▶ What needs to be done: All lines in the data below carrying the string "Διαβητολόγος" are to be located and copied.

Segment Start: Provided records

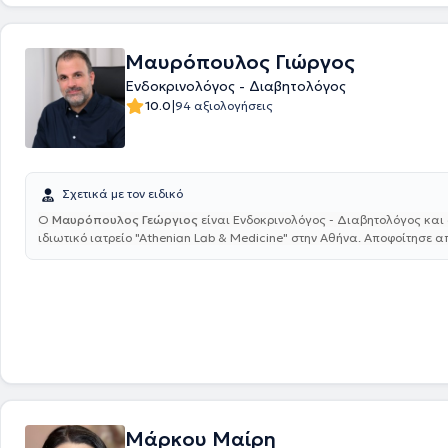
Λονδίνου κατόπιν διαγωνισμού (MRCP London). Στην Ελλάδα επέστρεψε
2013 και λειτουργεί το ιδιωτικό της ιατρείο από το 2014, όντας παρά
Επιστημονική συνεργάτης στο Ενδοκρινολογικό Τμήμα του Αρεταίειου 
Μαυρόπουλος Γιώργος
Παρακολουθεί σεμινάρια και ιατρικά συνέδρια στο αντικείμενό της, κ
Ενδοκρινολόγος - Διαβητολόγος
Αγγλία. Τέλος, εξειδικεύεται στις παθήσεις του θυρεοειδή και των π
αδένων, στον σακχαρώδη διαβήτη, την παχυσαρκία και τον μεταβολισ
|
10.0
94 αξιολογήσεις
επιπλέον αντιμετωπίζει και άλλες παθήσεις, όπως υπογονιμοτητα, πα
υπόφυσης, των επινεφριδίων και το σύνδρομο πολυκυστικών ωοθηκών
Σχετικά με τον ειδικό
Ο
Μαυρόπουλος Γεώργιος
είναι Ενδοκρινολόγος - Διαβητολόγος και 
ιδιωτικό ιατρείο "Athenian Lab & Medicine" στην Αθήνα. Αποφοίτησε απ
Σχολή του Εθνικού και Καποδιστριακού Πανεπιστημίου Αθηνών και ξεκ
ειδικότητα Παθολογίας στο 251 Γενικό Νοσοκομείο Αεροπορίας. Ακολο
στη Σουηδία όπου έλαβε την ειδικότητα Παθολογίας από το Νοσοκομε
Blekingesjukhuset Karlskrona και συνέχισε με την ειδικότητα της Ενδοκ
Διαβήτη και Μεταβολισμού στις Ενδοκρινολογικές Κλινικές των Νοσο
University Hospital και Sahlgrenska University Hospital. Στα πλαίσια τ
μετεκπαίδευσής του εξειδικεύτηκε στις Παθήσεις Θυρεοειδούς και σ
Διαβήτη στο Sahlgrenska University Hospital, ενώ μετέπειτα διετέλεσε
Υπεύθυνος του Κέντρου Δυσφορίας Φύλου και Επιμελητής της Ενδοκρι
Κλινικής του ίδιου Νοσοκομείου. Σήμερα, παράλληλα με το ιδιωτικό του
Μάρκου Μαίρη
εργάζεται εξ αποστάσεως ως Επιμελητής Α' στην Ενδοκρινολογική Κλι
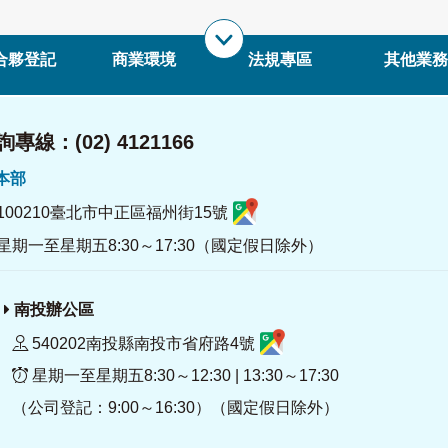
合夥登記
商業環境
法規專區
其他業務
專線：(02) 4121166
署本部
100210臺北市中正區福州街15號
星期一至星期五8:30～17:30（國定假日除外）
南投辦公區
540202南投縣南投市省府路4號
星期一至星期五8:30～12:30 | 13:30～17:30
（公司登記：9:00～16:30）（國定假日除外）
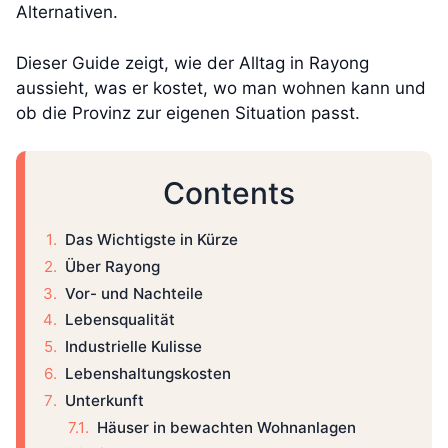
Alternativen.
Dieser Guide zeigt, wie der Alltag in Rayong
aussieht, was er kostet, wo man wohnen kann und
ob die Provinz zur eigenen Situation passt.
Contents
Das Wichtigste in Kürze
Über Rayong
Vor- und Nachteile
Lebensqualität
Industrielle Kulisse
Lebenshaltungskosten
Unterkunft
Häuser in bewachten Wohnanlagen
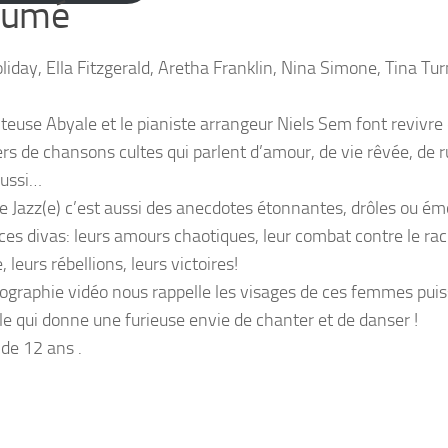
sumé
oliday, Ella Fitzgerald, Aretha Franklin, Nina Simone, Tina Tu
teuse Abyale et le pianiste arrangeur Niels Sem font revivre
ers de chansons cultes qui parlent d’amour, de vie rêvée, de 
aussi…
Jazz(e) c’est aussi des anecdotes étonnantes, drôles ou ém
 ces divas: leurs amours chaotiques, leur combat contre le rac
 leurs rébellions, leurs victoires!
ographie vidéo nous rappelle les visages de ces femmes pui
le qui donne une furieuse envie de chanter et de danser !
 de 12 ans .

Segment End: Provided records

▶ Solution to this exercise:
Ενδοκρινολόγος - Διαβητολόγος
είναι Ενδοκρινολόγος - Διαβητολόγος και 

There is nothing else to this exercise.